Crafting the Canadian Landscape of the Vindictive Series

IT IS often said to write what you know. Sometimes, there is a strong desire to write about where you know, too—so to speak.

British Columbia’s Okanagan Valley, where Jules first meets Ethan and William Falsworth. (Photo Credit: Daniel Joseph Petty)

From the beginning, before laying a finger on my keyboard, I knew Vindictive would take place in Canada. While I planned to set scenes in several well-known Canadian locales, my primary objective was to create a totally original city to position the bulk of the story within.

The desire was present, the innovative passion robust, but truthfully, the idea to create this city did not burst from my noggin like Athena from Zeus’s head, dynamic and unexpected. Instead, it was inspired by Mark Frost and David Lynch’s quirky, totally original town of Twin Peaks. The notion that I could craft a place wholly from my imagination and fill it with sexy, crazy, and dramatic—okay, melodramatic characters greatly appealed to me.

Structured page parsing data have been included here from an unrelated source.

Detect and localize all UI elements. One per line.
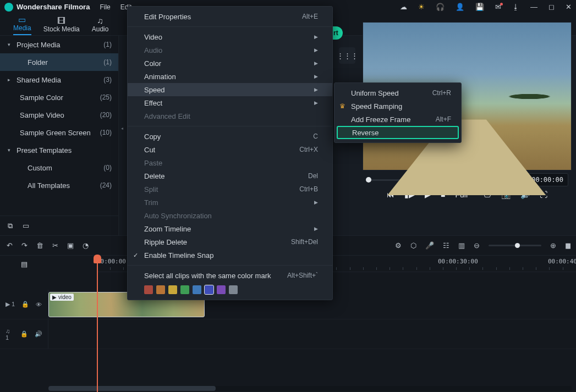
menu-item-label: Select all clips with the same color mar… (144, 272, 271, 280)
menu-item: Advanced Edit (128, 109, 332, 123)
frame-icon[interactable]: ▥ (458, 241, 465, 250)
sidebar-item[interactable]: ▾Preset Templates (0, 141, 118, 159)
timeline-menu-icon[interactable]: ▤ (21, 260, 28, 268)
color-swatch[interactable] (193, 285, 201, 294)
lock-icon[interactable]: 🔒 (20, 330, 28, 338)
color-swatch[interactable] (229, 285, 238, 294)
delete-icon[interactable]: 🗑 (36, 241, 43, 250)
sidebar-item[interactable]: Custom(0) (0, 159, 118, 176)
menu-item[interactable]: Animation▶ (128, 70, 332, 83)
submenu-item[interactable]: Uniform SpeedCtrl+R (334, 86, 461, 100)
sun-icon[interactable]: ☀ (418, 3, 425, 11)
menu-item[interactable]: CutCtrl+X (128, 143, 332, 156)
window-minimize-icon[interactable]: — (530, 3, 537, 11)
submenu-item[interactable]: ♛Speed Ramping (334, 100, 461, 113)
menu-item[interactable]: Color▶ (128, 57, 332, 70)
tab-audio[interactable]: ♫ Audio (92, 16, 109, 35)
mic-icon[interactable]: 🎤 (425, 241, 434, 250)
menu-item[interactable]: CopyC (128, 130, 332, 143)
menu-item[interactable]: Enable Timeline Snap (128, 249, 332, 262)
menu-item[interactable]: Video▶ (128, 30, 332, 43)
user-icon[interactable]: 👤 (456, 3, 464, 11)
save-icon[interactable]: 💾 (475, 3, 484, 11)
folder-icon[interactable]: ▭ (23, 222, 29, 230)
submenu-item[interactable]: Add Freeze FrameAlt+F (334, 113, 461, 126)
menu-item-label: Edit Properties (144, 13, 191, 21)
menu-item: Auto Synchronization (128, 209, 332, 222)
menu-item[interactable]: Select all clips with the same color mar… (128, 269, 332, 282)
sidebar-item-label: Shared Media (17, 76, 61, 84)
color-swatch[interactable] (180, 285, 189, 294)
sidebar-bottom-toolbar: ⧉ ▭ (0, 216, 118, 235)
sidebar-item-label: Custom (28, 164, 52, 172)
tab-stock-media[interactable]: 🎞 Stock Media (43, 16, 80, 35)
chevron-icon: ▾ (8, 147, 13, 153)
eye-icon[interactable]: 👁 (36, 301, 42, 308)
chevron-right-icon: ▶ (314, 34, 318, 40)
menu-item[interactable]: Ripple DeleteShift+Del (128, 235, 332, 249)
cut-icon[interactable]: ✂ (52, 241, 58, 250)
menu-item[interactable]: Edit PropertiesAlt+E (128, 10, 332, 23)
color-swatch[interactable] (168, 285, 177, 294)
undo-icon[interactable]: ↶ (7, 241, 13, 250)
notification-icon[interactable]: ✉ (495, 3, 501, 11)
chevron-right-icon: ▶ (314, 74, 318, 79)
menu-item[interactable]: Effect▶ (128, 96, 332, 109)
lock-icon[interactable]: 🔒 (21, 301, 29, 308)
speaker-icon[interactable]: 🔊 (35, 330, 42, 338)
download-icon[interactable]: ⭳ (512, 3, 519, 11)
speed-icon[interactable]: ◔ (83, 241, 89, 250)
sidebar-item-count: (3) (103, 76, 112, 84)
menu-item[interactable]: Speed▶ (128, 83, 332, 96)
clip-label: ▶ video (50, 294, 74, 301)
timeline-scrollbar[interactable] (48, 386, 572, 391)
sidebar-item-count: (1) (103, 41, 112, 48)
sidebar-item[interactable]: ▸Shared Media(3) (0, 71, 118, 89)
crop-icon[interactable]: ▣ (67, 241, 74, 250)
menu-item: Paste (128, 156, 332, 169)
film-icon: 🎞 (57, 16, 65, 25)
redo-icon[interactable]: ↷ (21, 241, 28, 250)
zoom-slider[interactable] (489, 245, 541, 246)
window-maximize-icon[interactable]: ◻ (548, 3, 555, 11)
tab-media[interactable]: ▭ Media (13, 15, 31, 35)
zoom-in-icon[interactable]: ⊕ (550, 241, 556, 250)
sidebar-item-count: (10) (100, 129, 112, 136)
sidebar-item[interactable]: Folder(1) (0, 53, 118, 71)
marker-icon[interactable]: ⬡ (410, 241, 416, 250)
sidebar-item-label: All Templates (28, 181, 70, 190)
menu-file[interactable]: File (100, 3, 110, 11)
menu-item[interactable]: Zoom Timeline▶ (128, 222, 332, 235)
window-close-icon[interactable]: ✕ (566, 3, 572, 11)
audio-track-body[interactable] (48, 319, 576, 349)
settings-gear-icon[interactable]: ⚙ (395, 241, 402, 250)
sidebar-item[interactable]: Sample Green Screen(10) (0, 124, 118, 141)
cloud-icon[interactable]: ☁ (400, 3, 407, 11)
headphones-icon[interactable]: 🎧 (436, 3, 445, 11)
menu-item-label: Paste (144, 159, 162, 167)
sidebar-item[interactable]: All Templates(24) (0, 176, 118, 194)
tab-label: Media (13, 24, 31, 32)
mixer-icon[interactable]: ☷ (443, 241, 449, 250)
sidebar-item[interactable]: ▾Project Media(1) (0, 36, 118, 53)
chevron-right-icon: ▶ (314, 226, 318, 231)
sidebar-item[interactable]: Sample Color(25) (0, 89, 118, 106)
menu-item[interactable]: DeleteDel (128, 169, 332, 183)
submenu-item-label: Reverse (352, 129, 378, 137)
zoom-out-icon[interactable]: ⊖ (474, 241, 480, 250)
menu-item-label: Effect (144, 99, 162, 107)
color-swatch[interactable] (144, 285, 153, 294)
panel-drag-handle[interactable]: ◂ (119, 123, 125, 133)
color-swatch[interactable] (205, 285, 213, 294)
color-swatch[interactable] (217, 285, 226, 294)
color-swatch[interactable] (156, 285, 165, 294)
sidebar-item[interactable]: Sample Video(20) (0, 106, 118, 124)
submenu-item-shortcut: Ctrl+R (432, 89, 451, 97)
new-folder-icon[interactable]: ⧉ (8, 222, 13, 230)
playhead[interactable] (97, 256, 98, 392)
grid-view-icon[interactable]: ⋮⋮⋮ (339, 47, 355, 64)
ruler-timecode: 00:00:40:00 (548, 258, 576, 265)
sidebar-item-label: Project Media (17, 41, 60, 49)
submenu-item[interactable]: Reverse (337, 126, 459, 139)
fit-icon[interactable]: ▮▮ (565, 241, 569, 250)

Growing up in Guelph, Ontario, Canada, I read many books set in non-Canadian cities. From Charles Dickens’s London to James Baldwin’s Paris to Anne Rice’s New Orleans to countless books set in New York. I rarely got taken to a Canadian landscape. If I did, these novels usually took place in rural prairies, small-town Northern Ontario or the bucolic countryside and fishing villages of Maritime provinces.

While these stories were entertaining, their settings authentic to many Canadian voices and experiences, I wanted something to reflect a landscape nearer to my personal urban upbringing. I yearned to read stories where a location I was more familiar with was brought to the forefront. I had little in common with the depression-era backdrop of Hugh Garner’s Toronto-set Cabbagetown—a high-school reading requirement.

In University, I complained to anyone who would listen, professors and fellow students alike, that I was desperate to read something modern set in Toronto, Montreal or Vancouver. Something with nary a cliff or prairie thistle to be found.

Thanks to suggestions from amazing people, I discovered Tanya Huff and Brad Fraser, two Canadian writers who set their work in Toronto, Ontario and Edmonton, Alberta. The contemporary, urban feel of these novels blew my mind. The use of modern locales, familiar cultural settings, and trendy establishments in Huff’s Blood Books series and in Fraser’s play Unidentified Human Remains and the True Nature of Love was refreshing. It was a different Canadian flavour, a welcome change, and one that resonated with me. This was the engaging fiction I was looking for.

When the time came for me to breathe life into the world of my first novel, Vindictive, I wanted my readers to feel the same connection to contemporary urban Canada I felt reading these works.

Crafting a Canadian setting for these novels was not only important to me as a Canadian writer, born and bred, but it was pivotal to the authenticity of the book. The reader had to know unequivocally that this book possessed a modern but still accessible Canadian self-identity.

The Vindictive series of books take place primarily in the fictional city of Fairporte, Ontario, Canada. As I write in the first  novel, Fairporte is a city “very much like Montreal, but one drenched in its own unique blend of French and English culture.” As a Canadian, it was important to me to acknowledge the unique duality of our French and English cultures. Due to this, the novel’s text encompasses both English and Quebecois dialogue (with English translation following). If anything aside from Poutine, Nanaimo bars, and Jimbo the Drag Queen reflects the uniqueness of the Canadian identity, it is our official bilingualism.

Ottawa’s Fairmont Château Laurier, the inspiration for Château Bergé. (Photo Credit: Moonhead)

A small, playful element of language I feature in these novels is something others might consider a cultural stereotype. Still, that label and opinion do not negate fact: it is a real thing. “Eh” is a confirmational, a word attached at the end of sentences to confirm if something is a truth, and it is peppered throughout my novel. Specific characters have this colloquial expression tagged at the end of certain statements because I hear it in conversation regularly. Many do not even realize they speak it. I know that I say it, so I wanted to incorporate it into my story. It may seem silly, but I find its use comforting, a familiar element of the Canadian identity and of home, however cliché it may seem.

My first novel, Vindictive, takes the reader on a journey across Canada. From the snowy landscape of British Columbia’s Okanagan Valley to the student hub of downtown Montreal. From Toronto’s upscale residential neighbourhood, “The Bridle Path,” to the LGBTQ-oriented corner of Church and Wellesley. Danger, adventure, and romance flow in abundance across this diverse Canadian terrain, converging at the nucleus that is the enigmatic city of Fairporte.

Vindictive states that: “No form of revenge is petty; all revenge is reasonable.” Setting novels entirely in Canada is also reasonable—and quite entertaining!